Vinnie Pasquantino may be ranked too low here, or he could be ranked too high, or it may be just right. I was bullish on Pasquantino after the 2022 season after he slashed .295/.383/.450 with 10 homers in 72 games. But 2023 was not kind to the Royals first baseman. Through his first 61 games he was slashing .247/.324/.437 – a big drop from 2022. But he did have nine homers, matching his pace from the previous season before landing on the 60-day IL and missing the rest of the season. He is probably a 20 to 25 homer player, or he could go for more. And is he a .300 hitter or a .250 hitter? He has talent and he is young, so I am going to bet he starts to perform closer to his 2022 level.

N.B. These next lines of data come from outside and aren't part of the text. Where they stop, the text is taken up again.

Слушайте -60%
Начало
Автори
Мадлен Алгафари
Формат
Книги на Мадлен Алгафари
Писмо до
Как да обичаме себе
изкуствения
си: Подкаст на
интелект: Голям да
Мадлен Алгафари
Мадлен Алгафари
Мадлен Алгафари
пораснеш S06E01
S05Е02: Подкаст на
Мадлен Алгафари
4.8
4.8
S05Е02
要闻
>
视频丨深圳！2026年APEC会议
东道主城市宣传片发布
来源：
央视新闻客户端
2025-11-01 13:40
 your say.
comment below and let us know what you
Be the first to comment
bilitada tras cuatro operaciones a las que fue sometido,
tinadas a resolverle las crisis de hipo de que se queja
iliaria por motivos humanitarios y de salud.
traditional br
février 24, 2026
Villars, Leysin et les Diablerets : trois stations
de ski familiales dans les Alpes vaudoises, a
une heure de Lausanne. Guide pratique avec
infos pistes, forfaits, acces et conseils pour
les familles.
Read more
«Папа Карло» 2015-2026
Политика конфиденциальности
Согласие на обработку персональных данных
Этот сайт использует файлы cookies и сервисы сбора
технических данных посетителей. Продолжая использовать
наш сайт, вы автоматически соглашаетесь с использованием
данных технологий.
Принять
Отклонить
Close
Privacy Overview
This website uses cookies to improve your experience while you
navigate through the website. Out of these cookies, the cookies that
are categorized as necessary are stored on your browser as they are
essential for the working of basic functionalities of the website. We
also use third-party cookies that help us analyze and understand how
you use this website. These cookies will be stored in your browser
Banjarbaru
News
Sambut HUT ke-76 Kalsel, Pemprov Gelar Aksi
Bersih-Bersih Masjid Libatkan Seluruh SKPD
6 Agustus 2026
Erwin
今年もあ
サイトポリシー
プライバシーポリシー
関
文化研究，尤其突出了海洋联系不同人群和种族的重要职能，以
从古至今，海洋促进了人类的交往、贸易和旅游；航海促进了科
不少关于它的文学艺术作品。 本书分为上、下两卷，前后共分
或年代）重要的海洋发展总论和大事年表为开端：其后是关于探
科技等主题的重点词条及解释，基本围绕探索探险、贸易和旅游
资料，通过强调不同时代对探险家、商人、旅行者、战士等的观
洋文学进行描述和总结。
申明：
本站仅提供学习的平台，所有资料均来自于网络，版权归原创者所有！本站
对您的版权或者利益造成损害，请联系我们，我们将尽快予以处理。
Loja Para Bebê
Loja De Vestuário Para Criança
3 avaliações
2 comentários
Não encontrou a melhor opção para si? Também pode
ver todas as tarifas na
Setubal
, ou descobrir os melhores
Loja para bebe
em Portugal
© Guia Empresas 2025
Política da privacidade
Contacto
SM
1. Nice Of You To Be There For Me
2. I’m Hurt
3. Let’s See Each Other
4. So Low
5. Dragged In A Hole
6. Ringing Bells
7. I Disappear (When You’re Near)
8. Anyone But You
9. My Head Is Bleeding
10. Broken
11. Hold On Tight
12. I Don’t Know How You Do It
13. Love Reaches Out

New Cubbies Center Fielder?
With Cody Bellinger now a free agent, there is an opening in center field for the Cubs. Rookie Pete Crow-Armstrong appeared in 13 games for Chicago last season and was hitless in 14 at-bats. But that small cup of coffee shouldn’t dissuade you from wanting to have Crow-Armstrong on your team. He is one of the game’s top prospects and is coming off a .283/.365/.511 season in the minors with 20 homers, 82 RBI, and 37 steals in 107 games. He will be given every chance to be the everyday center fielder.
Upside is There
The ranking of Colton Cowser here is based completely on his upside and what he has done in the minors. Cowser got a taste of the big leagues last season, appearing in 26 games and making eight starts. In those games, he slashed .115/.286/.148 with 22 strikeouts and 13 walks in 77 plate appearances. The Orioles already have depth in the outfield, but Cowser is a top 100 prospect who in 258 minor league games owns a .298/.420/.489 slash line with 38 homers, 162 RBI, and 34 steals with a decent 25.9% strikeout rate and a very nice 15.6% walk rate. He may start the year at Triple-A, but he shouldn’t be in the minors for long.
Still a Believer
If Eloy Jimenez can stay healthy, he’s going to have a monster year like he did his rookie season in 2019 when he hit 31 homers and slugged .513. He had a great 2020 COVID year as well, blasting 14 homers and slugging .559. But he has since become pedestrian as injuries limited to 55 games in 2021 and 84 in 2022. But in 120 games last year, Jimenez hit 18 homers and drove in 64 while slashing .272/.317/.441. Those aren’t great numbers, but they aren’t horrible numbers. I can’t get over the feeling that he will again be the player of 2019 – or at least closer to that player.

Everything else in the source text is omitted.